On the other side of the border, the pandemic’s effects are equally grim. Like their U.S. neighbors, Mexican states have seen a spike in Covid-19 cases in recent weeks. The Tamaulipas health minister warned last week that hospitals in several cities, including Matamoros, were full, according to Mexico News Daily. KABB television in San Antonio quoted anonymous Mexican officials who said Covid-19 victims would be buried in mass graves if funeral homes were unable to cremate bodies within the 12-hour deadline mandated by the state.

People who cross are taking preventative measures seriously, at least at checkpoints, said Luis Torres, a 43-year-old collector for Cameron County’s International Bridge System. He said he has some concerns about catching the virus while working, so he uses hand sanitizer frequently, keeps his mask on and wears gloves when exchanging dollar bills for coins that can be used in the turnstiles.

But each country sees the other as the source of infection.

“It turned out to be very lucky for us that we had the wall or we would have been inundated because they have some big problems there,” Trump said last month.

Meanwhile, the governor of the Mexican state of Tamaulipas has called on the country’s central government to impose stricter border checks. The health minister of Sonora state, which abuts hard-hit Arizona, has urged fewer crossings by U.S. residents. But Americans remain able to travel to Mexico with relative ease.

“There’s an increasing resentment on the Mexico side because they’re not allowed the mobility that U.S. citizens are given,” said Tony Payan, a professor at the Universidad Autónoma de Ciudad Juárez and director of the Center for the United States and Mexico at Rice University’s Baker Institute. “It’s puzzling that the president thinks that Mexicans per se are contributing to the coronavirus cases, when it’s U.S. citizens who have not lost their mobility.”
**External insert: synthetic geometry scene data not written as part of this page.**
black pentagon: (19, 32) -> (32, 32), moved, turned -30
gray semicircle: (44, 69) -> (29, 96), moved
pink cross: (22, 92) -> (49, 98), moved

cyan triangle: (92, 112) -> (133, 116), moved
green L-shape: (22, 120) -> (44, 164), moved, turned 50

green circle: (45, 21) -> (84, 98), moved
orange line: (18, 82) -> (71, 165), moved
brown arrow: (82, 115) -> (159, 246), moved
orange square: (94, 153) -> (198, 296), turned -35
Even with northbound crossings down sharply, some on the U.S. side are urging more restrictions. The chief economist for a conservative think tank called for additional controls, arguing that the disease was mostly a Hispanic phenomenon. “Why not #openschools, end universal mandates & check those from Mexico,” Vance Ginn of the Texas Public Policy Foundation wrote in a since-deleted tweet.

The jockeying has some Americans worried a further crackdown could keep them not just from family and business, but from vital necessities.
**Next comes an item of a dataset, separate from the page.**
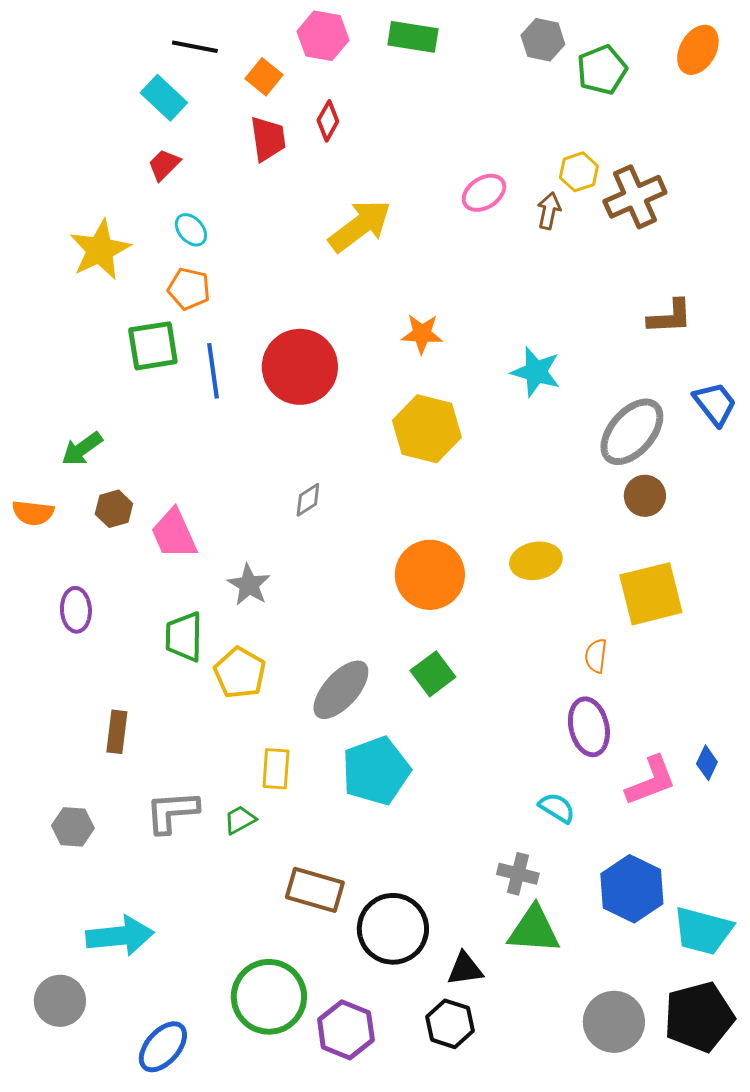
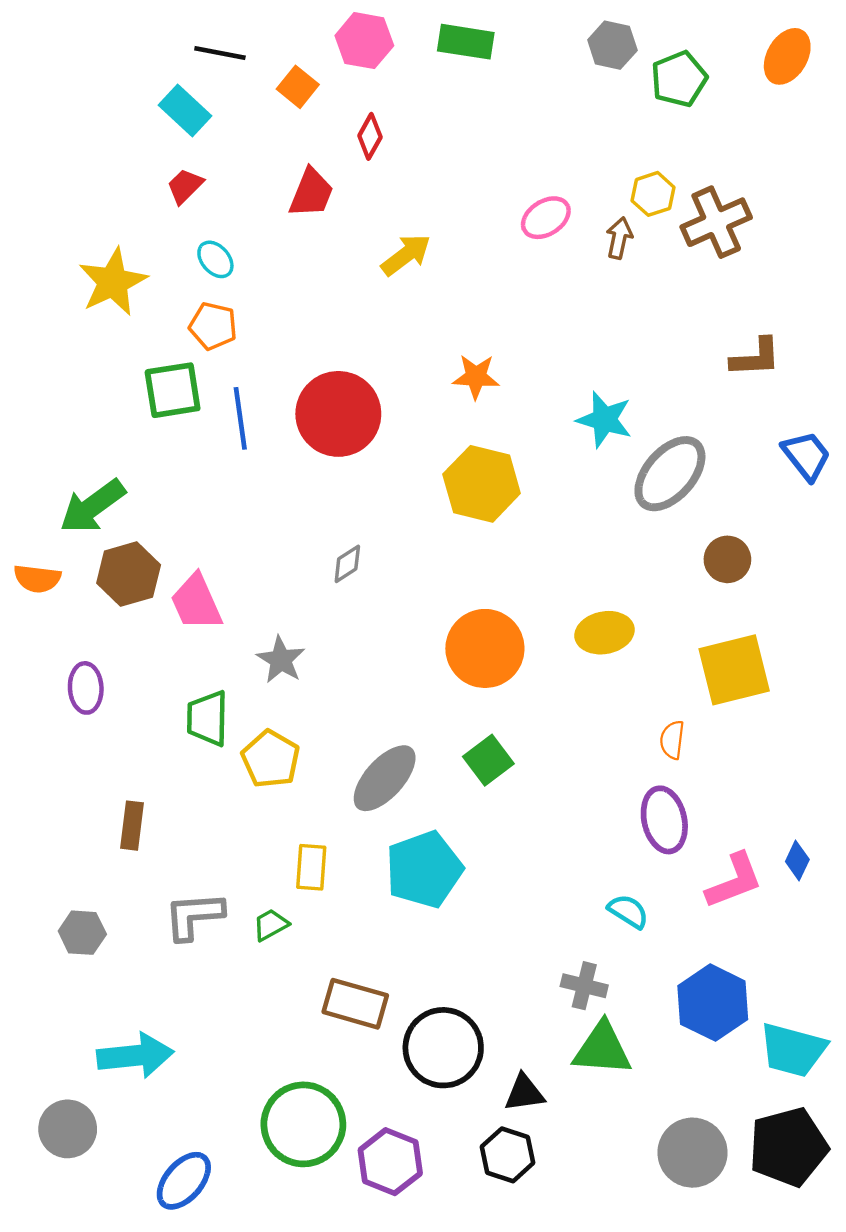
red trapezoid: (268, 139) -> (311, 193), moved, turned 30
yellow arrow: (360, 226) -> (406, 255), size x0.7
gray ellipse: (632, 432) -> (670, 474), moved
green arrow: (82, 449) -> (92, 506), size x1.4
brown hexagon: (114, 509) -> (129, 574), size x1.5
“If I don’t take my medication, I will have a seizure,” said Carlos León, a 32-year-old Laredo resident. He’s able to get 50 pills for 36 pesos, or $1.62, in Nuevo Laredo, the sister Mexican city. In the U.S., that would cost about $13 for only 30 pills. León, who recently got a job with a staffing company verifying Facebook posts for accuracy, doesn’t have health insurance.

“Covid came in to make the invisible very visible, which is systematic disparities in health and well-being,” said Eva Moya, an associate professor at the University of Texas at El Paso who focuses on social work and public health.

Meanwhile, America is looking to Mexicans for plasma. The Food and Drug Administration is seeking to “dramatically increase” donations by the end of August, particularly from those who have recovered from Covid-19 and therefore have antibodies. It’s a common way to make money in normal times, but donors have become an increasing percentage of visitors now that other crossings are limited.

Donations are deemed essential, and they can pay as much as $65 an appointment, according to CSL Plasma, which operates donation centers across the U.S.

“I know a lot of people who cross for work and to donate plasma,” said Torres, the toll collector. “The pay in Mexico is real low. They do it to help themselves out.”

Among them on Wednesday was 28-year-old Edgar Soria, who crossed into Brownsville. Soria, who lives in Matamoros, walked directly from the bridge to a CSL location. Emerging from the building, he said simply that he was happy to be part of the effort. Then, he walked off alone toward the bridge back to Mexico.